In a year in which 2million people died of AIDS, 2million died of TB and 2million died of malaria, it is right that a major meeting of the world’s public health doctors should be geared towards infectious diseases. But what was the main topic of conversation, and dominated the sessions?


In a way, this is not surprising. Anthrax has caused five deaths, which is of course a tragedy. And the anthrax episode could hardly have had more effect on American public life and institutions. The US government was brought to its knees; half of Congress closed; the postal service effectively shut down. Opening the post apparently became an act as fraught with danger as entering the Chernobyl reactor – indeed , it required the wearing of even more protective equipment. I wonder if the person who did this had any idea of what the response would be – or was it an additional bonus?

The full social and psychological consequences of the anthrax attacks continue to unfold, but no one can doubt they are immense, and seemingly out of proportion to the realistic threat they posed to life and limb.

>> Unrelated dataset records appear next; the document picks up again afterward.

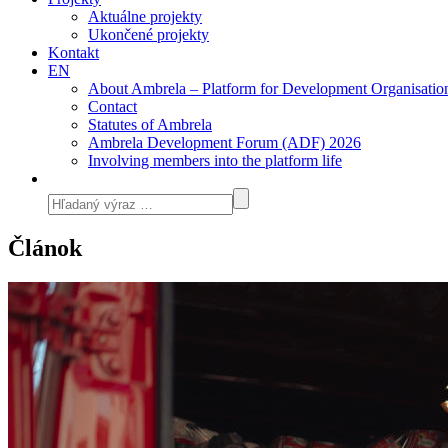
Aktuálne projekty
Ukončené projekty
Kontakt
EN
About Ambrela – Platform for Development Organisatio
Contact
Statutes of Ambrela
Ambrela Development Forum (ADF) 2026
Involving members into the platform life
Článok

How have we reached this state of affairs?

Our reactions to the anthrax episode cannot be seen in isolation, or without reference to our general views of health, illness and risk. Similarly, the emergence of ‘World Trade Syndrome’, a vague collection of symptoms among the residents of Lower Manhattan, blamed on various ‘toxins’ released after the collapse of the Twin Towers, only makes sense in the context of a seemingly endless list of other mysterious symptoms and syndromes that are blamed on similar toxic disasters.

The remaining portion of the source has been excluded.